It was that same spirit which caused Corporal Cole, of the Marines, to say: "The marines do not know such a word as 'retreat.'" That was the spirit which brought the curt reply from Col. Whittlesey when the Huns asked his "Lost Battalion" to surrender.

The American army was a victorious army. It had never been defeated. It had faith in its ideals. Those ideals were neither selfish nor arrogant. It wore no boastful "Gott mit uns" on its belt. It desired only the opportunity of striking low that nation which dared to dictate terms to the Almighty as well as to men. It braved three thousand miles of submarine peril to meet such an enemy.

Even an invincible army has to breathe and eat and sleep. They can hold their breath long enough to adjust a gas mask, but the mask tells us that even in gas they must be enabled to breathe. In the heat of the chase when the Hun is the hare, they can forget for a time that they are hungry, but the field kitchen testifies to the fact that hunger undermines courage and that an efficient army must be a well-fed army.

To see men curled up in muddy shell-holes with the sky for canopy, peacefully sleeping, while cannon are booming on every side and shells whining overhead, is sufficient evidence that sleep is not a myth invented by the Gods of Rest.

While the spirit of the boys was willing to go right through to Berlin, their flesh asserted its weakness. Their first dash over the top was invincible, and we were told that in ten hours they swept forward to their goal sixty hours ahead of schedule. There they dug in and for four days held the line in the face of a murderous and desperate German fire.

During those four awful days I saw no sign of "yellow," but everywhere relentless courage.

"Hello, Mr. Y-Man, don't you want to see a fellow that has three holes through him and still going strong?"

"You don't really mean it, do you? Show him to me. I want to look into the eyes of such a man." They led me over to a bunch of soldiers who had just come out of the line and there in the center of an admiring crowd was my man, happy as a lark. His three wounds—one in the left breast, one in the thigh, and a scalp wound—had been dressed, and while these wounds had glorified him in the eyes of his comrades, he was ready to forget them.

Even though a hundred shells exploding near by miss you, and you become convinced that Fritz does not really have your name and address, yet each explosion registers its shock on the nerve centers. If this be long-continued, the nerves give way and you find yourself a shell-shock patient, tagged and on your way to one of the quiet back areas where you can forget the war and get a grip upon yourself again.
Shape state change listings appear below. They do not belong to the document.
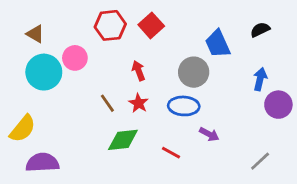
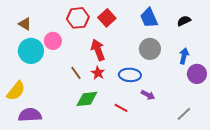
blue trapezoid: (218, 44) -> (149, 18), moved
red arrow: (139, 71) -> (98, 50), size x1.5
gray circle: (194, 72) -> (150, 49), moved

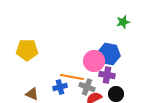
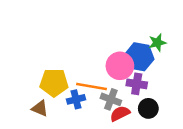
green star: (123, 22) -> (157, 43), moved
yellow pentagon: (27, 50) -> (54, 83), moved

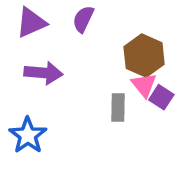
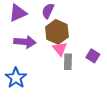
brown hexagon: (144, 56) -> (57, 32), moved
pink triangle: (144, 85) -> (60, 49), moved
Holding the line in open warfare costs a heavy toll in human life, but here again our boys showed their invincible spirit. Not once did I see a Yankee that showed any eagerness to get away from the line. The mortally wounded accepted the sacrifice they had been called upon to make without bemoaning fate, and remained cheerful to the end. Of course when a man was "facing West" he longed for the loved faces and the heaven of home. We who had our own "little heaven" back in the homeland knew and instinctively read those sacred thoughts and prayers and gave just the hand-pressure of deep sympathy.